Cyrus se laissa glisser des bras de son ami et
suivit languissamment son maître. Nicolas, éreinté, ne prolongea
pas la soirée et, après avoir dépêché les deux soles et vidé la
bouteille à la grande satisfaction de Poitevin qui courut apporter
la nouvelle aux deux cuisinières, il monta se coucher. Il se
retourna longtemps, mêlant les éléments des deux affaires, essayant
de se remémorer certains détails qui lui échappaient. Le sommeil le
gagnant, tout se confondait dans sa tête, et sa dernière vision fut
celle de trois dés roulant et s’entrechoquant sans jamais
s’arrêter.
Samedi 2 juin 1770
Après avoir soigné sa toilette et revêtu un sobre
mais élégant habit gris foncé, Nicolas coiffa perruque. Il
détestait en porter, surtout par ces premières chaleurs. Il déjeuna
de pains mollets et d’une bavaroise50 et s’enquit de la santé de M. de Noblecourt
dont l’amertume la veille au soir l’avait frappé. Celui-ci, au dire
de Catherine, s’était levé de bon matin et, après une légère
collation, avait décidé de suivre les conseils de son médecin. Le
fameux Tronchin de Genève, dont Voltaire était le patient le plus
connu, avait été consulté par l’intermédiaire du grand homme sur
l’état du vieux procureur. Il avait recommandé de venir consulter,
mais dans cette attente, avait prescrit un régime et une marche
quotidienne. M. de Noblecourt avait donc décidé de débuter cet
exercice par une déambulation rue Montorgueil, accompagné de Cyrus,
pour bâiller comme un vrai Parisien aux étals et aux mille scènes
de la ville. Marion ne craignait qu’une chose, c’est qu’il ne se
laissât tenter par les Ali Babas, délicates pâtisseries parfumées
au safran, de Stohrer, pâtissier de la reine. Nicolas prenait
plaisir à ces conversations du matin. Il était assis dans l’office
quand le marteau de la porte résonna. Bientôt un des laquais de M.

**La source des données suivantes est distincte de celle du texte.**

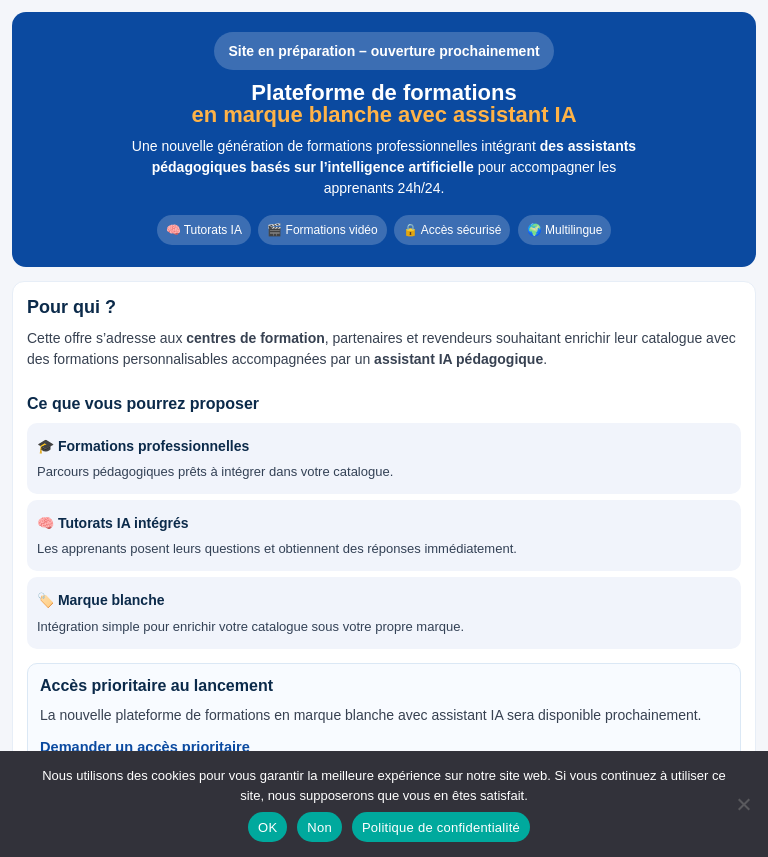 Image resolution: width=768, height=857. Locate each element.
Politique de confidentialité (441, 827)
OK (267, 827)
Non (319, 827)
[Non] (743, 804)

de Sartine fut introduit par Poitevin et lui signifia que le
carrosse du lieutenant général de police était à la porte,
qu’on l’attendait et qu’on partait sur-le-champ pour Versailles. Nicolas
eut juste la présence d’esprit de remonter prendre son tricorne et
courut rejoindre son chef.
— J’ai failli attendre, monsieur le
commissaire, jeta Sartine en guise de bonjour. Apprenez que nous
devons gagner Versailles en grand erre51 . Que le roi a avancé au samedi matin
l’audience qu’il m’accorde habituellement le dimanche soir. Que je
n’augure rien de bon dans ce changement d’habitudes chez un homme
si attaché à les maintenir. Qu’outre cela, Sa Majesté ayant appris,
je ne sais par qui…
Son visage se fit encore plus sévère.
— … qu’un petit commissaire était sur place,
il veut vous entendre lui décrire la soirée que vous passâtes, Dieu
me damne, une bonne partie au triple fond d’une cheminée !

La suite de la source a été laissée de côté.